### [Exercise]
Show each line from the records below in which the word "yourdomain" occurs.

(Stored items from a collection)
_ _ _ _ _

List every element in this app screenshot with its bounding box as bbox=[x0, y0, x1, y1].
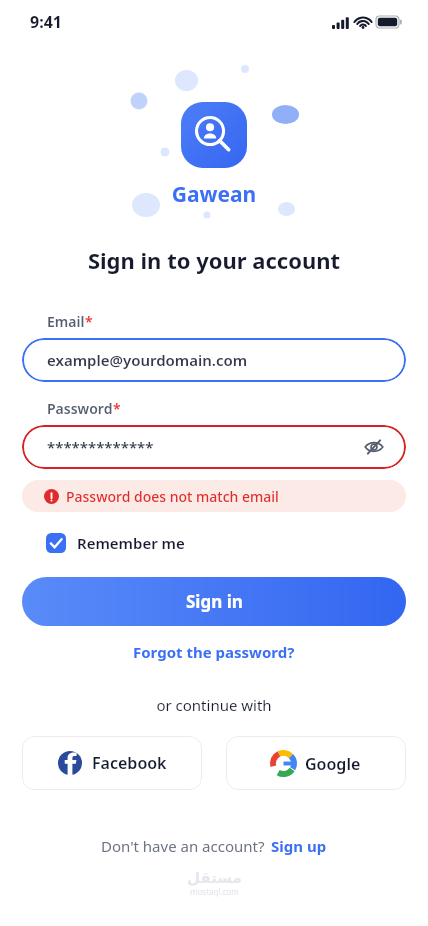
staticText: Remember me bbox=[77, 533, 185, 553]
staticText: * bbox=[113, 399, 121, 418]
button[interactable]: Sign in bbox=[22, 577, 406, 626]
button[interactable]: Forgot the password? bbox=[0, 642, 428, 662]
button[interactable]: Google bbox=[226, 736, 406, 790]
staticText: or continue with bbox=[0, 695, 428, 715]
staticText: 9:41 bbox=[30, 11, 62, 33]
button[interactable]: ************* bbox=[22, 425, 406, 469]
staticText: Sign up bbox=[271, 836, 327, 856]
staticText: Facebook bbox=[92, 752, 167, 774]
staticText: example@yourdomain.com bbox=[47, 350, 248, 370]
staticText: Password does not match email bbox=[66, 487, 279, 506]
button[interactable]: example@yourdomain.com bbox=[22, 338, 406, 382]
staticText: Forgot the password? bbox=[133, 642, 295, 662]
staticText: * bbox=[85, 312, 93, 331]
staticText: Password bbox=[47, 399, 113, 418]
staticText: مستقل bbox=[187, 869, 242, 886]
button[interactable]: Hide password bbox=[360, 433, 388, 461]
staticText: Email bbox=[47, 312, 85, 331]
staticText: Sign in to your account bbox=[0, 245, 428, 275]
button[interactable]: Facebook bbox=[22, 736, 202, 790]
staticText: Google bbox=[305, 753, 361, 775]
staticText: mostaql.com bbox=[190, 886, 239, 897]
staticText: ************* bbox=[47, 437, 154, 457]
button[interactable]: Remember me bbox=[46, 533, 185, 553]
staticText: Gawean bbox=[0, 180, 428, 209]
staticText: Don't have an account? bbox=[101, 836, 265, 856]
button[interactable]: Sign up bbox=[271, 836, 327, 856]
staticText: Sign in bbox=[186, 590, 243, 613]
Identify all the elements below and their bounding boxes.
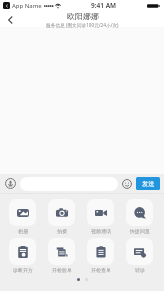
staticText: 诊断开方 (13, 267, 33, 273)
staticText: 拍摄 (57, 228, 67, 234)
button[interactable]: Voice input (4, 177, 17, 190)
staticText: 欧阳娜娜 (67, 11, 99, 21)
staticText: 开检查单 (91, 267, 111, 273)
staticText: 转诊 (135, 267, 145, 273)
button[interactable]: 快捷回复 (126, 199, 153, 234)
staticText: 发送 (142, 180, 155, 188)
button[interactable]: Emoji (121, 178, 133, 190)
staticText: App Name (12, 2, 42, 10)
staticText: 视频通话 (91, 228, 111, 234)
button[interactable]: 转诊 (126, 238, 153, 273)
staticText: 快捷回复 (130, 228, 150, 234)
button[interactable]: 诊断开方 (9, 238, 36, 273)
button[interactable]: 发送 (136, 177, 160, 190)
staticText: 9:41 AM (91, 1, 117, 10)
button[interactable]: 视频通话 (87, 199, 114, 234)
button[interactable]: Back (3, 13, 17, 27)
staticText: 服务信息 (图文问诊100元/24小/次) (46, 22, 119, 28)
button[interactable]: 开检验单 (48, 238, 75, 273)
staticText: 相册 (18, 228, 28, 234)
button[interactable]: 开检查单 (87, 238, 114, 273)
staticText: 开检验单 (52, 267, 72, 273)
button[interactable]: 相册 (9, 199, 36, 234)
button[interactable]: 拍摄 (48, 199, 75, 234)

_ _ _ _ _

### [Task response]
staticText: example@yourdomain.com bbox=[47, 350, 248, 370]
button[interactable]: example@yourdomain.com bbox=[22, 338, 406, 382]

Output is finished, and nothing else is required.